Review: FINAL PORTRAIT

Be patient. Sit still. Keep working. Keep your coat on, shirt buttoned to the top, tie in place, even in the sweltering heat.

Eventually, if you’re lucky, you’ll make something magical, something artful. Or maybe you won’t. The process is frustrating and often ends badly.

“Final Portrait” is about a young man named James Lord (Armie Hammer), who dutifully sits for a portrait by experienced artist Alberto Giacometti (Geoffrey Rush). What Lord thought might take a day, turns into two weeks or more. It’s an endurance test, as Giacometti just can’t decide when the portrait is finished. The question is: will Lord decide for him?

Directed well by actor and director Stanley Tucci (see his wonderful “Big Night”), “Final Portrait” can try viewer patience. And that is exactly the point. Rush and Hammer are excellent, and Tucci collaborator, and charmer Tony Shalhoub (“Monk”) appears in a significant role.

What works about Tucci’s film is that it borrows from a tiny actual event that allegedly took place in the 1960s and explores the creative process in a meaningful way.

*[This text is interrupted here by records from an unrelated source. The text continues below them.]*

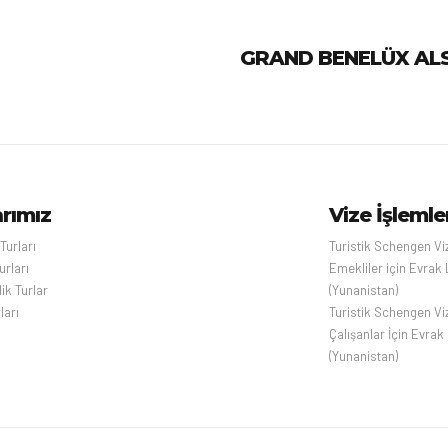
GRAN
arımız
Vize İşlemle
 Turları
Turistik Schengen Vi
urları
Emekliler için Evrak 
ik Turlar
(Yunanistan)
ları
Turistik Schengen Vi
Çalışanlar İçin Evrak 
(Yunanistan)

Tucci, who also writes here, makes maximum use of Rush’s crusty persona. He is very credible in the role of the famous artist, who lives life by his own set of rules. And the straight man is Hammer, who as Lord, uses his relative youth to exude transition spurred on by experience. One of those experiences is sitting for Giacometti. Hammer plays Lord calmly not overshadowing Rush, rather complementing him as it may have happened in real life.

A microcosm, encapsulating in miniature the characteristics of the artist process, “Final Portrait” is as frustrating to watch as it is important to experience.